§ The input:
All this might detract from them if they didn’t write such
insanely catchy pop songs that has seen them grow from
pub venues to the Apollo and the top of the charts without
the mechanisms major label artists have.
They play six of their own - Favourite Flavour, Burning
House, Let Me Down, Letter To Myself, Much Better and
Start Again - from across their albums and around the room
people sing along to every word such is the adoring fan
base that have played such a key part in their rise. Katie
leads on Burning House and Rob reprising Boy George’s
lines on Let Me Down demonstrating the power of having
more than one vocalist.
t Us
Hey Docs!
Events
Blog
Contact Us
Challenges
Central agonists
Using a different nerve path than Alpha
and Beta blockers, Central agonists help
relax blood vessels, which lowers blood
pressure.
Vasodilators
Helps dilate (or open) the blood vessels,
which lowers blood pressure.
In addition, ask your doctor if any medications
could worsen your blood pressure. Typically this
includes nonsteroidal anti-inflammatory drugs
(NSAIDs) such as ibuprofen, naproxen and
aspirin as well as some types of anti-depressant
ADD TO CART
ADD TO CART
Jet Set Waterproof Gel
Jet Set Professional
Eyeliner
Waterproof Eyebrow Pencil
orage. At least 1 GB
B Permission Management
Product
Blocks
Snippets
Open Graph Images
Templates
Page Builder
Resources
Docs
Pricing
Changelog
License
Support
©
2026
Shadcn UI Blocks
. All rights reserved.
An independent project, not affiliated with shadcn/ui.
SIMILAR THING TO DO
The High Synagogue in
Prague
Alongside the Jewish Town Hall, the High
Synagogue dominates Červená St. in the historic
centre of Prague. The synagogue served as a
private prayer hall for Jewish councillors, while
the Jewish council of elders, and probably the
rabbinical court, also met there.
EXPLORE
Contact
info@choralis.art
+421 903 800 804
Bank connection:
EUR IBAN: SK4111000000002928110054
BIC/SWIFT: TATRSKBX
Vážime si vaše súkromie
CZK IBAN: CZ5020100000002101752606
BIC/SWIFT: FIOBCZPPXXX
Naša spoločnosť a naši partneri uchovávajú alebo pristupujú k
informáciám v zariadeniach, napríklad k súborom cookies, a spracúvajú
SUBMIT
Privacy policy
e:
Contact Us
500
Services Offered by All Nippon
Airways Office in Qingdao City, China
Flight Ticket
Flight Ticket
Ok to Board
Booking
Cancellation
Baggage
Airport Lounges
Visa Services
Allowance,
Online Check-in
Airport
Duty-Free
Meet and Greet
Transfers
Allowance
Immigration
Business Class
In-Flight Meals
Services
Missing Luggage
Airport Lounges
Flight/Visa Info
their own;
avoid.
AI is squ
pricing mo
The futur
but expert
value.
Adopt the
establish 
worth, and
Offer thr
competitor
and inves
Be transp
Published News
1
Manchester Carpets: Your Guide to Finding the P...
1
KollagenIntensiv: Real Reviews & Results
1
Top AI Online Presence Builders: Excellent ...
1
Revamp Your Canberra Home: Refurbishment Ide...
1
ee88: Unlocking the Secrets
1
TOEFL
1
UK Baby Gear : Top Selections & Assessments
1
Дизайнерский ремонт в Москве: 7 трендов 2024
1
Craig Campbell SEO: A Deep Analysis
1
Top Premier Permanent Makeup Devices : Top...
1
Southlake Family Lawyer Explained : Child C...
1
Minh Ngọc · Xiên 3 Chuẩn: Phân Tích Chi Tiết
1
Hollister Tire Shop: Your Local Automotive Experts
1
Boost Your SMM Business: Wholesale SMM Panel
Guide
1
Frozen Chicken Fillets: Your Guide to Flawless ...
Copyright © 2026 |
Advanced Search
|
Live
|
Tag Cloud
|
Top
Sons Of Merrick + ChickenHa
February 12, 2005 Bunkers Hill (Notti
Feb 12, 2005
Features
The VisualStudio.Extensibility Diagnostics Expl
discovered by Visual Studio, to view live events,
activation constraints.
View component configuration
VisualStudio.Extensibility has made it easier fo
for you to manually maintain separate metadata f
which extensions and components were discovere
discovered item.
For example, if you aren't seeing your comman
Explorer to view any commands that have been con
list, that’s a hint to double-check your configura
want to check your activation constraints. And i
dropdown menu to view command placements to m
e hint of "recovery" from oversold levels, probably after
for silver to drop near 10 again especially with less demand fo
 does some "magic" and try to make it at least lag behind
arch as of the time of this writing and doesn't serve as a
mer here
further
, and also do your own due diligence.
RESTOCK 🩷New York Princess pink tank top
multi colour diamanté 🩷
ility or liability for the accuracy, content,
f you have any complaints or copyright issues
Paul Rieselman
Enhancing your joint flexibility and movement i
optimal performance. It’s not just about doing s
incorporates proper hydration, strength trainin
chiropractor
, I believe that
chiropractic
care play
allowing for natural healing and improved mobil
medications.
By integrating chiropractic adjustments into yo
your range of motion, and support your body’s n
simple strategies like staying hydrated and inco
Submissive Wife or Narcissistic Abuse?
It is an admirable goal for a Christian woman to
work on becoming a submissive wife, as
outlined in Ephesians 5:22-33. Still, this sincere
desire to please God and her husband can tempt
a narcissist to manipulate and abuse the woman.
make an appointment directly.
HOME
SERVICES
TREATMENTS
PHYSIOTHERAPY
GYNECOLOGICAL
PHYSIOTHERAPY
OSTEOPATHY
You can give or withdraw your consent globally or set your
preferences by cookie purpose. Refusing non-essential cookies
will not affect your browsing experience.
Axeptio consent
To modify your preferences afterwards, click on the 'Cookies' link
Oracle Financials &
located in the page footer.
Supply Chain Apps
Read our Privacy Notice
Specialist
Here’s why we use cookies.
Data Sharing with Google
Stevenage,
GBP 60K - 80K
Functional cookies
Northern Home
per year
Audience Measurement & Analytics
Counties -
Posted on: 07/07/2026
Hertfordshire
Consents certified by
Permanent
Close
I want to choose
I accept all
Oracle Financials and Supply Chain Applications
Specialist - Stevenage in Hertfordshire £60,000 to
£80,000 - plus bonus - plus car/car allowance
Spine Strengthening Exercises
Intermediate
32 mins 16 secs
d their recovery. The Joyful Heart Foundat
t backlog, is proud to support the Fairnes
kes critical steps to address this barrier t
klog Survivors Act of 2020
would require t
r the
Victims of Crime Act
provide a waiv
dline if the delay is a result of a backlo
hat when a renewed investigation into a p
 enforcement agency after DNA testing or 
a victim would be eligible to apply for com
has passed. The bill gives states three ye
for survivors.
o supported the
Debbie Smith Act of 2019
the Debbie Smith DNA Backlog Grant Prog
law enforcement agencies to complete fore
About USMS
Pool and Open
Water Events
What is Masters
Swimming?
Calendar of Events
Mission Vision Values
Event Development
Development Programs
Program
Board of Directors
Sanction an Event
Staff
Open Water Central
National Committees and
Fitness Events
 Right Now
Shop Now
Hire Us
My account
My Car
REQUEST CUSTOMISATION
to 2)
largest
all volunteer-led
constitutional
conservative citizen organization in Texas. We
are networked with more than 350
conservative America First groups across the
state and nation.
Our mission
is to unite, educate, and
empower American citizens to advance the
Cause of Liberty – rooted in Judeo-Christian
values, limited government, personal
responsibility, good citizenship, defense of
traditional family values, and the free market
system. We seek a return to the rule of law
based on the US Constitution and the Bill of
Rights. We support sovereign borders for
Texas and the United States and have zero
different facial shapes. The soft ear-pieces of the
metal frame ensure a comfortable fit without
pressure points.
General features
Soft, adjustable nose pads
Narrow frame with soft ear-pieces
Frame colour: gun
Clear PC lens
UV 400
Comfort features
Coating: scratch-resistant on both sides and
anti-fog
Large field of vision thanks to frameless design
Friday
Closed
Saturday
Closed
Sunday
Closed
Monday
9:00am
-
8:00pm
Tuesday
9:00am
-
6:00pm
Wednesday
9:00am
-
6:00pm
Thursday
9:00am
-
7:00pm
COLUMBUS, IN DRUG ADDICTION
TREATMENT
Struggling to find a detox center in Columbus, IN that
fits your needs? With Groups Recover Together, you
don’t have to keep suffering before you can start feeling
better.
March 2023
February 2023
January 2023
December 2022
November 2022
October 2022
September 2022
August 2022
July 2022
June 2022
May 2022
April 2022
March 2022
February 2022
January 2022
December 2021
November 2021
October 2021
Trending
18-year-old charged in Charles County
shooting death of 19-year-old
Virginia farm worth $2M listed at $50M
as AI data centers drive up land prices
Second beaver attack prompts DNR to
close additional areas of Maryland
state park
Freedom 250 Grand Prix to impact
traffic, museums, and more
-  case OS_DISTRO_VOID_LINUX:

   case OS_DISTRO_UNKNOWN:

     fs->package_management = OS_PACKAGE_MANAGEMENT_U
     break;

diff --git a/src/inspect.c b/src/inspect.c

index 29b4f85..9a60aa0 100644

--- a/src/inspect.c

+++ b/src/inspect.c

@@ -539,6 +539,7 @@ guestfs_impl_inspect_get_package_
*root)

§ Work to be completed:
Return all lines above that mention the word "Hertfordshire".

§ Solution to this task:
Hertfordshire
Specialist - Stevenage in Hertfordshire £60,000 to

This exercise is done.